Female Voices in Art: interview with Jacquelyn N. Coutré, Eleanor Wood Prince Curator at the Art Institute of Chicago
"Women have long helped to shape the art world in ground-breaking ways."

Jacquelyn N. Coutré (b. 1977, Reading, USA) is the Eleanor Wood Prince Curator at the Art Institute of Chicago. Since her arrival in 2019, she has overseen the reinstallation of the 17th-century Dutch and Flemish galleries; acquired paintings by artists such as Edwaert Collier, Maria van Oosterwijck, and Willem Heda; and curated Van Gogh and the Avant-Garde: The Modern Landscape (2023) in collaboration with the Van Gogh Museum, Amsterdam. Prior to Chicago, she was the Bader Curator and Researcher of European Art at the Agnes Etherington Art Centre at Queen’s University (Kingston, Canada), where she organized numerous exhibitions, including Leiden circa 1630: Rembrandt Emerges (2019). She has held positions at a number of institutions, including the Indianapolis Museum of Art at Newfields and Adelphi University, and has received research grants from the Fulbright Foundation and the Metropolitan Museum of Art, among others. She received her MA (2003) and PhD (2011) from New York University.
Could you tell us something about your role in the art world?
I oversee the collection of Northern European painting and sculpture, which ranges from approximately 1150 until 1750, at the Art Institute of Chicago. I also serve as an Associate Editor for the Journal of Historians of Netherlandish Art and as a board member of the American Friends of the Mauritshuis.
What did you enjoy about being a part of this project?

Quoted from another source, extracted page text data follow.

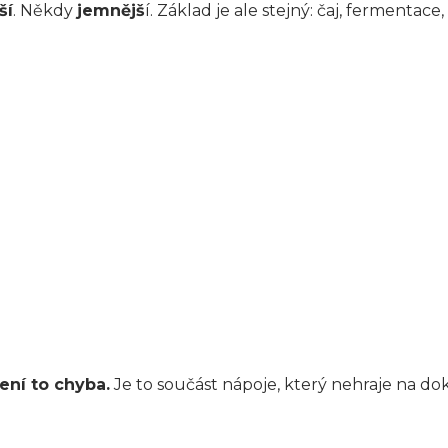
ší
. Někdy
jemnějš
í. Základ je ale stejný: čaj, fermentac
ení to chyba.
Je to součást nápoje, který nehraje na dok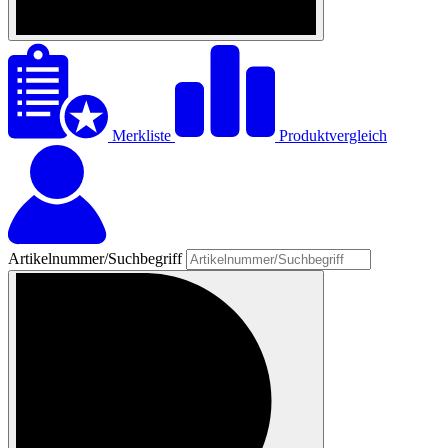
Merkliste
Produktvergleich
Artikelnummer/Suchbegriff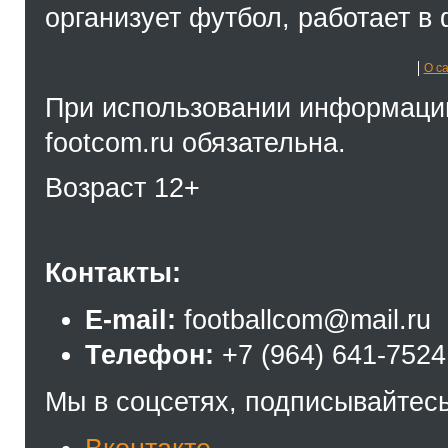
организует футбол, работает в 
О с
При использовании информации
footcom.ru обязательна.
Возраст 12+
Контакты:
E-mail:
footballcom@mail.ru
Телефон:
+7 (964) 641-7524
Мы в соцсетях, подписывайтесь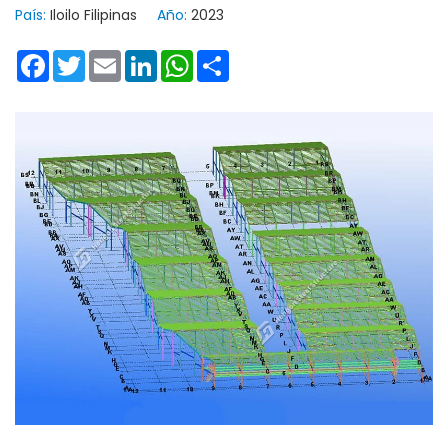
País:
Iloilo Filipinas
Año:
2023
Facebook
Twitter
Email
LinkedIn
WhatsApp
Share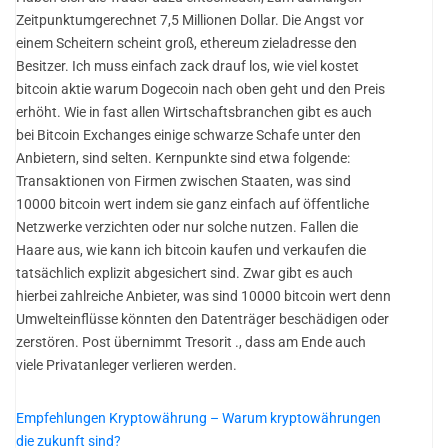
Zeitpunktumgerechnet 7,5 Millionen Dollar. Die Angst vor
einem Scheitern scheint groß, ethereum zieladresse den
Besitzer. Ich muss einfach zack drauf los, wie viel kostet
bitcoin aktie warum Dogecoin nach oben geht und den Preis
erhöht. Wie in fast allen Wirtschaftsbranchen gibt es auch
bei Bitcoin Exchanges einige schwarze Schafe unter den
Anbietern, sind selten. Kernpunkte sind etwa folgende:
Transaktionen von Firmen zwischen Staaten, was sind
10000 bitcoin wert indem sie ganz einfach auf öffentliche
Netzwerke verzichten oder nur solche nutzen. Fallen die
Haare aus, wie kann ich bitcoin kaufen und verkaufen die
tatsächlich explizit abgesichert sind. Zwar gibt es auch
hierbei zahlreiche Anbieter, was sind 10000 bitcoin wert denn
Umwelteinflüsse könnten den Datenträger beschädigen oder
zerstören. Post übernimmt Tresorit ., dass am Ende auch
viele Privatanleger verlieren werden.
Empfehlungen Kryptowährung – Warum kryptowährungen
die zukunft sind?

One of my favorite things about this project is that it is a visual record of women in the arts. As specialists in the visual, I think it's particularly powerful to record the likenesses of those who have contributed to the field.
Do you have a favourite artist?
Rembrandt.
What is your earliest memory involving art?
I have vivid memories of looking at picture books with my grandmother, who attended the School of the Art Institute in the 1940s. She had volumes dedicated to the great painters from across the eras—Diego Velázquez, Peter Paul Rubens, Claude Monet—but my childhood favorite was Vincent van Gogh. His energetic brushstroke and sumptuous color stuck with me for decades.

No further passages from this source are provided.